Posted Jan 05, 2010 09:57 pm CST
When news broke that Latham & Watkins plans to restore frozen associate salaries (on the heels of Above the Law’s report of Arnold & Porter’s intention to pay up deferred compensation), we wondered if this was a sign that more firms will return to pre-recession compensation models. And what, we asked, does the move mean for firms that cut first-year salaries, such as Drinker Biddle & Reath?
For Latham, the announcement could be a statement to the industry—and particularly to new law grads—that the firm is still on top. Latham & Watkins laid off more than 440 people in 2009, including first-years who had been at the firm for just a few months and plummeted from No. 7 to No. 17 in the Vault prestige rankings, which are based on ratings from law firm associates. Latham also had to conduct a second round of on-campus interviews this fall to fill its open positions.
“The firms are very sensitive to being perceived as a top-shelf firm,” Indiana University law professor William Henderson told the ABA Journal, “and part of that perception is being at the top of the salary scale.”
But a return to the high-water mark of 2008 salaries marks a new chasm between the economic models of Latham and several other BigLaw firms. “Some firms are looking to return to the pre-recession economic model,” says Ward Bower, principal of the legal consultancy Altman Weil, “which is one of high leverage, high salaries and increases in billing rates.” But for firms like DLA Piper that have cut salaries and remodeled their compensation structures, there is a new economic model.
“For the short term, there will be a divide until one of these economic models prevails,” Bower told the ABA Journal. And it won’t be surprising if the winning model involves lower starting salaries.

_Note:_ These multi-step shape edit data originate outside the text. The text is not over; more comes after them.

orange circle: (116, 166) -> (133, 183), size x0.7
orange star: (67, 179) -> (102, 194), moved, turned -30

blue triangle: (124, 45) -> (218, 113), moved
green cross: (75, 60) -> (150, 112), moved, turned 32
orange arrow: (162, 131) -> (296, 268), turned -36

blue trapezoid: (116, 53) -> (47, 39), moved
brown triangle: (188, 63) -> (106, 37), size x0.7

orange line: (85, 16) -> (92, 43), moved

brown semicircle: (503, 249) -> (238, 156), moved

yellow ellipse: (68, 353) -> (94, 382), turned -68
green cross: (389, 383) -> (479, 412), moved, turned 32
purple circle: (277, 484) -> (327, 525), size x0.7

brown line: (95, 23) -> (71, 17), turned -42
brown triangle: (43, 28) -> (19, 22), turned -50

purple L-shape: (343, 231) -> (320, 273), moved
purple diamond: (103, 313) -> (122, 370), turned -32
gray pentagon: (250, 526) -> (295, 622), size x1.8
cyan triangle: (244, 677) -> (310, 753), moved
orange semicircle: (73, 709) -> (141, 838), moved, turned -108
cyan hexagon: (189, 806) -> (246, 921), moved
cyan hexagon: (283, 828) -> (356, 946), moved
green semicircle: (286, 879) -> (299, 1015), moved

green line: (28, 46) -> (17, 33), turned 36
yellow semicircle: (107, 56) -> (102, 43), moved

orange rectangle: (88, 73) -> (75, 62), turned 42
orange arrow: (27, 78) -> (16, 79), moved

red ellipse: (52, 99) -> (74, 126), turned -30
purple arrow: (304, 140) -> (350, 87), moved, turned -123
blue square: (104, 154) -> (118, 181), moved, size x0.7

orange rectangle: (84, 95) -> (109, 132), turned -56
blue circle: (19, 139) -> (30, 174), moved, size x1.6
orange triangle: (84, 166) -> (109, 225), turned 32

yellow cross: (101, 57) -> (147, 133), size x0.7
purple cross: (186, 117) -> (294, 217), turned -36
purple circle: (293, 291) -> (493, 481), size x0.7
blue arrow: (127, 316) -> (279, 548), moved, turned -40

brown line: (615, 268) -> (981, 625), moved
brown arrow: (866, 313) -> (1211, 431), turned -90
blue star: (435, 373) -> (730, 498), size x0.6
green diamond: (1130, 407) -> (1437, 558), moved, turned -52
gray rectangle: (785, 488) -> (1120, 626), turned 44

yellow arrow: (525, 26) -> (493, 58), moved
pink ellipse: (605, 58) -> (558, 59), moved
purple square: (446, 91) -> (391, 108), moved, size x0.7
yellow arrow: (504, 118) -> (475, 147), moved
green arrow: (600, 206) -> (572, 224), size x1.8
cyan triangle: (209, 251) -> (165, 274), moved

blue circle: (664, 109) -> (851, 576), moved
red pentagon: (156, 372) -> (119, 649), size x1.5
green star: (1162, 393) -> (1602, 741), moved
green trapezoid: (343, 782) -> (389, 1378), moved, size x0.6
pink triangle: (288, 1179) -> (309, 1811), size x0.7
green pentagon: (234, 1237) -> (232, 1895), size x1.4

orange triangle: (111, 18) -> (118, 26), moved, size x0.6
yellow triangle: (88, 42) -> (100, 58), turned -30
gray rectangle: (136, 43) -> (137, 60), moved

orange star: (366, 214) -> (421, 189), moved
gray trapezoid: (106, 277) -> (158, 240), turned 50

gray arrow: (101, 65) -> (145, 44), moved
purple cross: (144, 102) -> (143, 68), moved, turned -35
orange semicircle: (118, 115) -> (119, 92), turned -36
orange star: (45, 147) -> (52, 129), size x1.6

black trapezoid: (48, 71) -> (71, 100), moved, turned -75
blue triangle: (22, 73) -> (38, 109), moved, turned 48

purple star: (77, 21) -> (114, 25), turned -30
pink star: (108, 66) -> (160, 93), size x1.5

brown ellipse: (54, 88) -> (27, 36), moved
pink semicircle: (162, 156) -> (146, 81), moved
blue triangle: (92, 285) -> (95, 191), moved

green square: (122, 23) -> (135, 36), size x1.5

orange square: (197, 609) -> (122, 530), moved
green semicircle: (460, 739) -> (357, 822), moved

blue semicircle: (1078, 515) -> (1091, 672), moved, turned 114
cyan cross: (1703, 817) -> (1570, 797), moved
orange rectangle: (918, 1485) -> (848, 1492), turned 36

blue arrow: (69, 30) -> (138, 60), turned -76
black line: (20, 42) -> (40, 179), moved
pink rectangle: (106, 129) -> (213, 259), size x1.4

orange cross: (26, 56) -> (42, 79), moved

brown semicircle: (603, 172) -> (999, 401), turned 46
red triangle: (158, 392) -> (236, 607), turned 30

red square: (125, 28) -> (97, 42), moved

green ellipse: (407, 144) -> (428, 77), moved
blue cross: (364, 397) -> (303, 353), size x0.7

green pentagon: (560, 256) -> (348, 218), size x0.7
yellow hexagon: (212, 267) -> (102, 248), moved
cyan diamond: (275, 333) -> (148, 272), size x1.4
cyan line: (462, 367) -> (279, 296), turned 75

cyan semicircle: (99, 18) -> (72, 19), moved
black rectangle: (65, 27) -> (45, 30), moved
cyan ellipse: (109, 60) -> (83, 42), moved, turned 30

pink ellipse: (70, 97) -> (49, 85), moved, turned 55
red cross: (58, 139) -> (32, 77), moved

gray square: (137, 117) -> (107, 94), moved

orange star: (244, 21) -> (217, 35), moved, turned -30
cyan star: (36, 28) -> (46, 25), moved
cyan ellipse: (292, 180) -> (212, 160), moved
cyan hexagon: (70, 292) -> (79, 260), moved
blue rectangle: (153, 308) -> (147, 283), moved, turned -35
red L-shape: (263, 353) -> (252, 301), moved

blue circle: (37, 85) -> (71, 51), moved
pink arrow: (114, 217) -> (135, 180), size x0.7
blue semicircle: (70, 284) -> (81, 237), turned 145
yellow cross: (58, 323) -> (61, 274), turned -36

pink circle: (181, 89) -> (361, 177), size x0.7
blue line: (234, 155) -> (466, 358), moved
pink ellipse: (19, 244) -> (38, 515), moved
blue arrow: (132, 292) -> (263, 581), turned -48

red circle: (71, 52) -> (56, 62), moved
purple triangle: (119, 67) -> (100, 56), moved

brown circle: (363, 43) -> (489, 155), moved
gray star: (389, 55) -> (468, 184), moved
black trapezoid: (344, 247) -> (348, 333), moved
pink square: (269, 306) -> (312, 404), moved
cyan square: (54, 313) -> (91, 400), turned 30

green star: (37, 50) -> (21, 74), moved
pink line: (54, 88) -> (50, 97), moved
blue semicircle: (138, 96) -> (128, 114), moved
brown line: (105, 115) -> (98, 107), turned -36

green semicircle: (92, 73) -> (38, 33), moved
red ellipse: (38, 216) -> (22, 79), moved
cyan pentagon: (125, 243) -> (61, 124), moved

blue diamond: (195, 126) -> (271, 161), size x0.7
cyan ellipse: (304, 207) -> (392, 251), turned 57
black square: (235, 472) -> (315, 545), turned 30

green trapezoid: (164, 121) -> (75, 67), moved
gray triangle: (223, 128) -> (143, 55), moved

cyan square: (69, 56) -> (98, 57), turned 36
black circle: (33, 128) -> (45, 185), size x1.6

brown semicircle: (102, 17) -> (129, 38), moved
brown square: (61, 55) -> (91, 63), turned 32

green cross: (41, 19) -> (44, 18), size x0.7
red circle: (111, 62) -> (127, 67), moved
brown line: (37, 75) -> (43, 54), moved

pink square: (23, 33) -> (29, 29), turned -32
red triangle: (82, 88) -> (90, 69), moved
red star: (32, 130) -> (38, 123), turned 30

The shrinking legal market, including smaller starting classes at many firms, has created a buyer’s market for firms and taken the pressure off them to offer high-end salaries for top-tier talent.
And the source of that talent may see a change as well, Bower says.
“At a number of firms, one thing learned in the past decade—because they had to go deeper into law school classes and recruited top students from second- and third-tier schools—is that these lawyers were just as successful [as their top-tier counterparts],” Bower says.
The economy, high tuition and geographic considerations have forced some law school students to choose lower-ranked schools, and law school rankings might not have the same stigma during recruiting season, according to Bower.
“This could be a new dawn for top graduates of second- and third-tier schools.”